Banwell M G, Harvey J E, Hockless D C, Wu A W
School of Chemistry, The University of Melbourne, Parkville, Victoria, Australia.
J Org Chem. 2000 Jul 14;65(14):4241-50. doi: 10.1021/jo991791u.

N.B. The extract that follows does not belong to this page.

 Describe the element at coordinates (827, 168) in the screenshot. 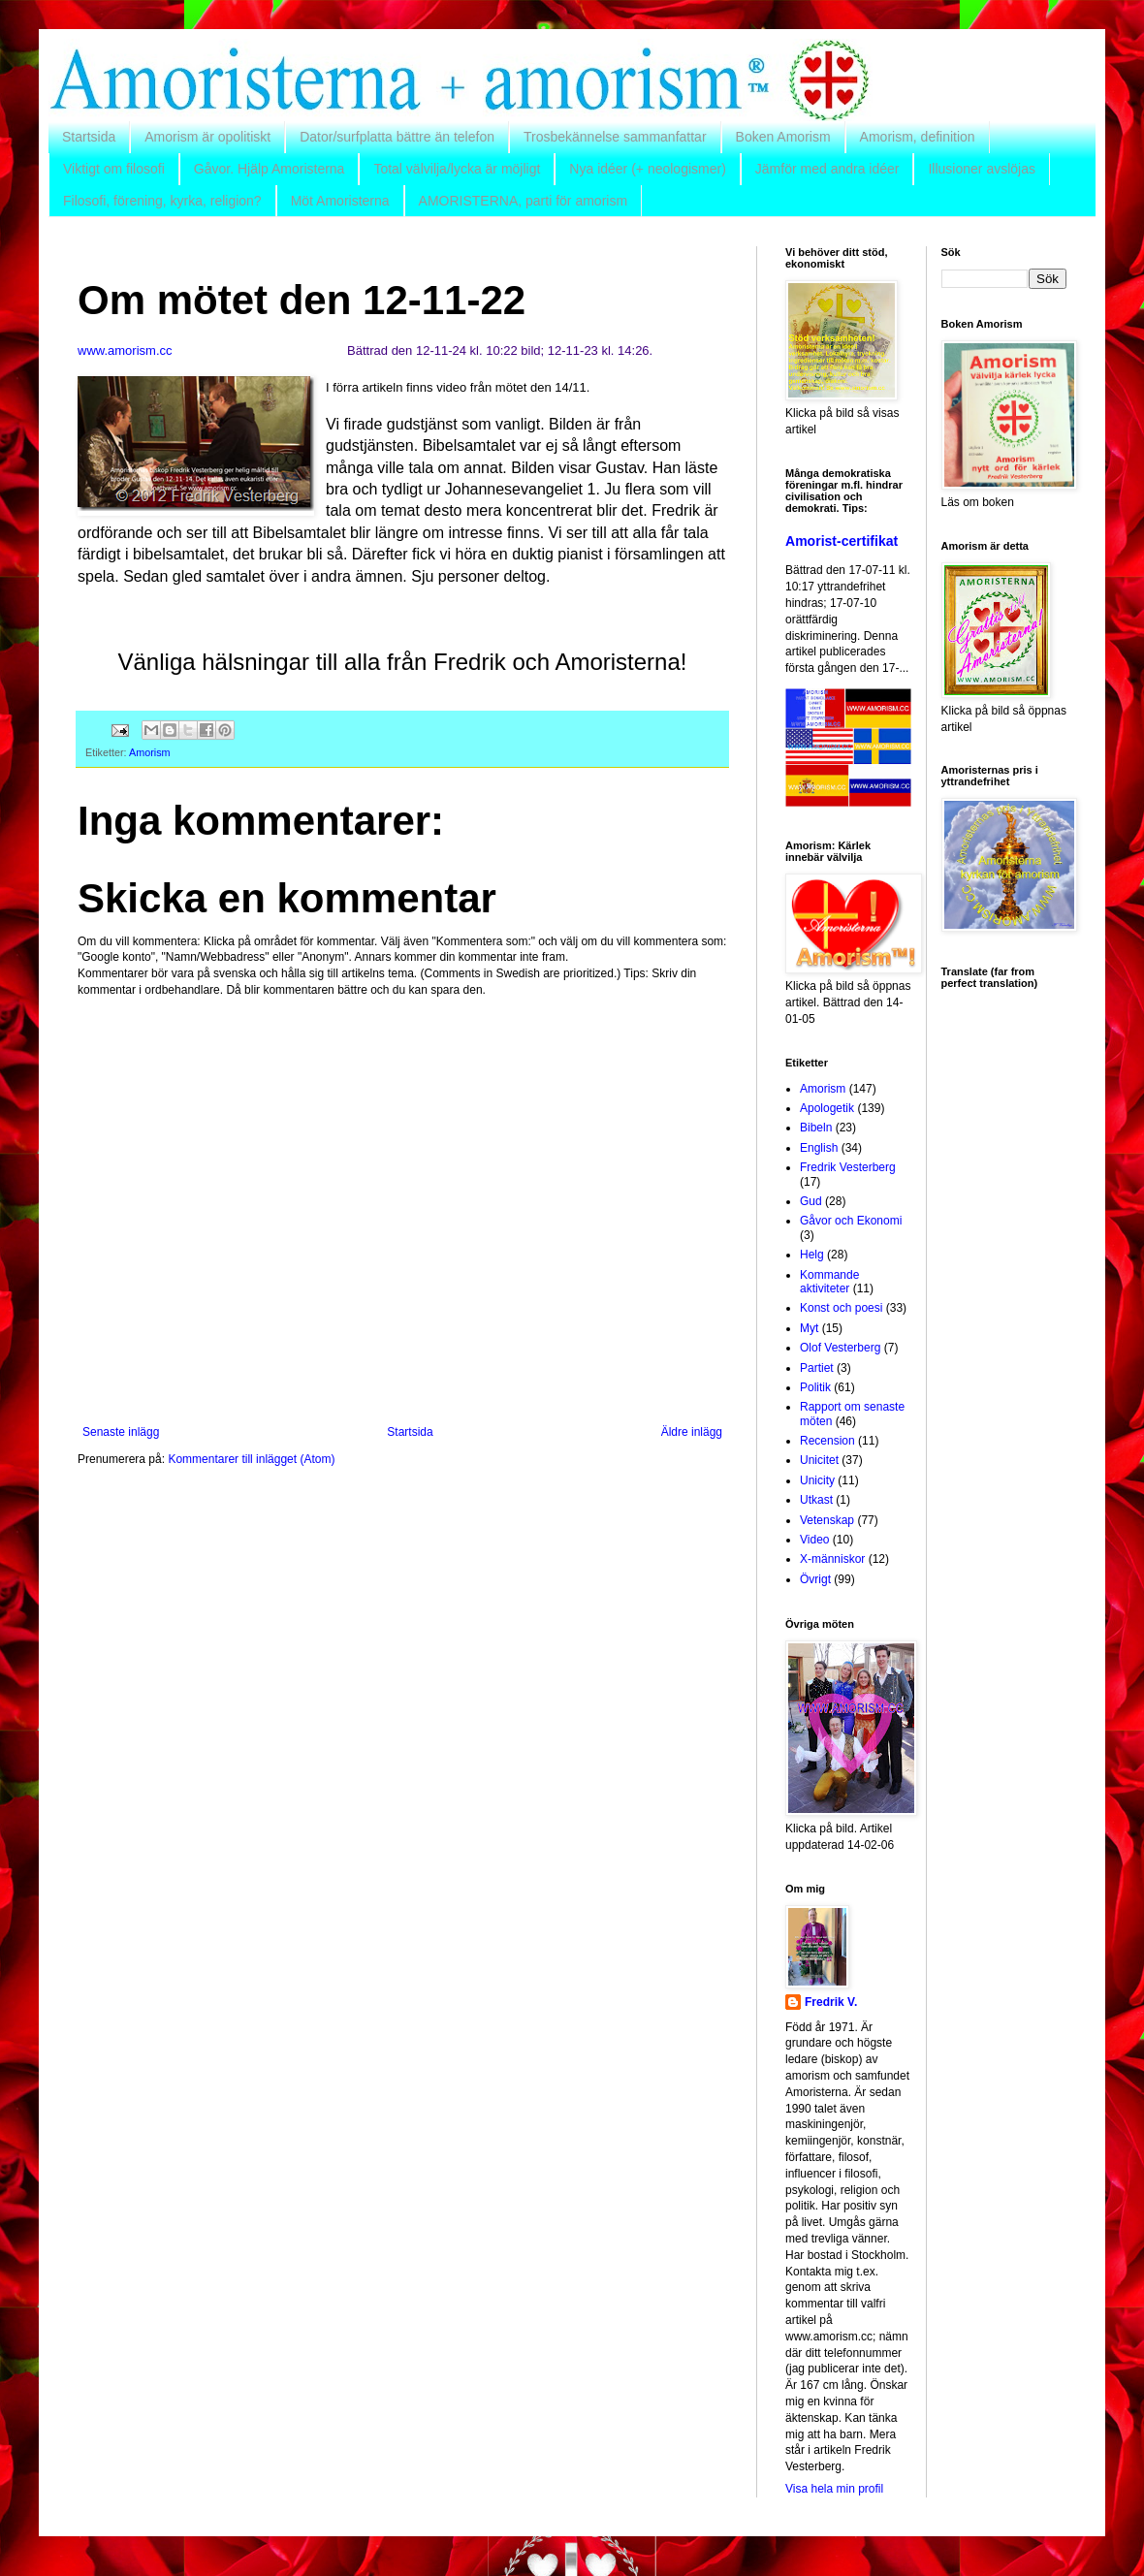 I see `Jämför med andra idéer` at that location.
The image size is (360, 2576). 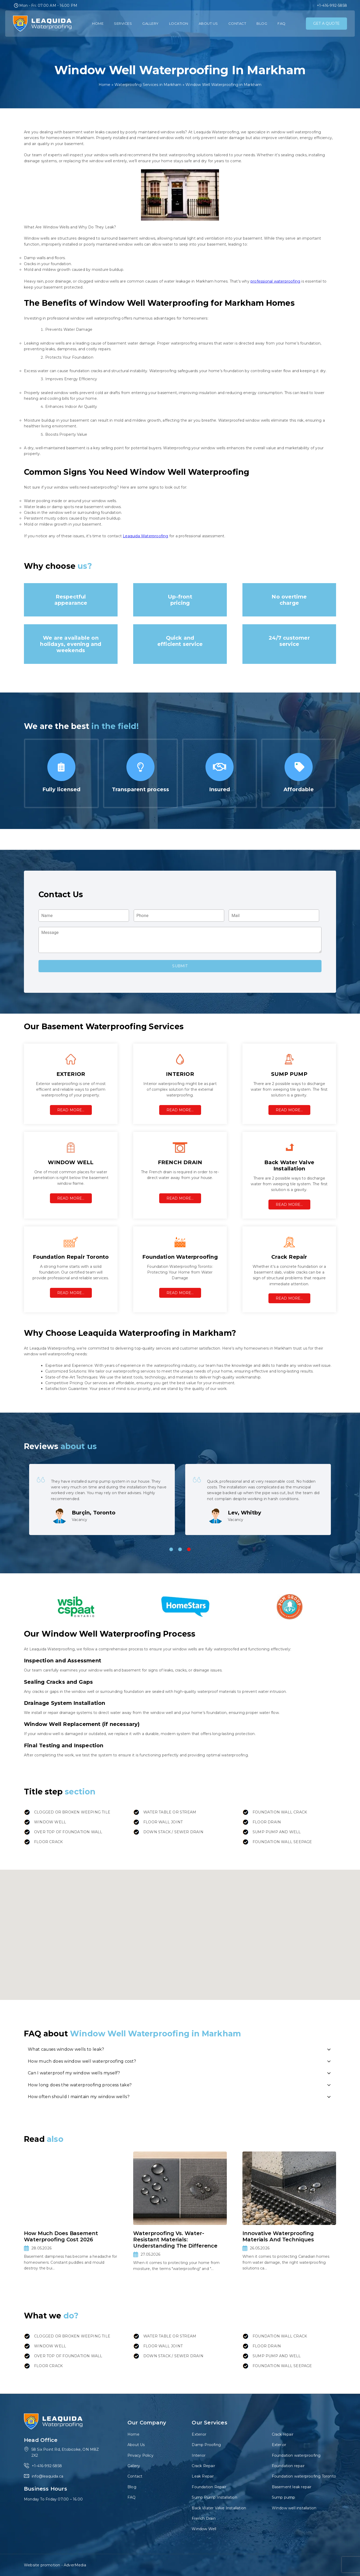 I want to click on Foundation waterproofing Toronto, so click(x=304, y=2476).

The readily prepared gem-dibromocyclopropanes (+/-)-13 and (+/-)-19 each engage in a silver(I)-promoted electrocyclic ring-opening/pi-allyl cation cyclization sequence to deliver the hexahydroindole (+/-)-20, which participates in a Suzuki cross-coupling reaction with arylboronic acid 3 to give the tetracyclic compound (+/-)-21. Catalytic hydrogenation of this last compound proceeds in a completely stereoselective manner to give the saturated analogue (+/-)-24, which undergoes Bischler-Napieralski cyclization on reaction with phosphorus oxychloride. The resulting lactam (+/-)-25 is then reduced with lithium aluminum hydride to give (+/-)-gamma-lycorane [(+/-)-1]. By using (-)-menthyl-derived carbamates 27 and 28, this chemistry has been extended to the synthesis of the (+)- and (-)-modifications of the title compound.
易于制备的偕二溴环丙烷(±)-13和(±)-19各自参与银(I)促进的电环化开环/π-烯丙基阳离子环化序列,以得到六氢吲哚(±)-20,其与芳基硼酸3进行铃木交叉偶联反应,得到四环化合物(±)-21。最后一种化合物的催化氢化以完全立体选择性的方式进行,得到饱和类似物(±)-24,其与三氯氧磷反应进行比施勒-纳皮耶拉尔斯基环化。然后用氢化铝锂还原得到的内酰胺(±)-25,得到(±)-γ-石蒜碱[(±)-1]。通过使用(-)-薄荷醇衍生的氨基甲酸酯27和28,这种化学方法已扩展到标题化合物的(+)-和(-)-变体的合成。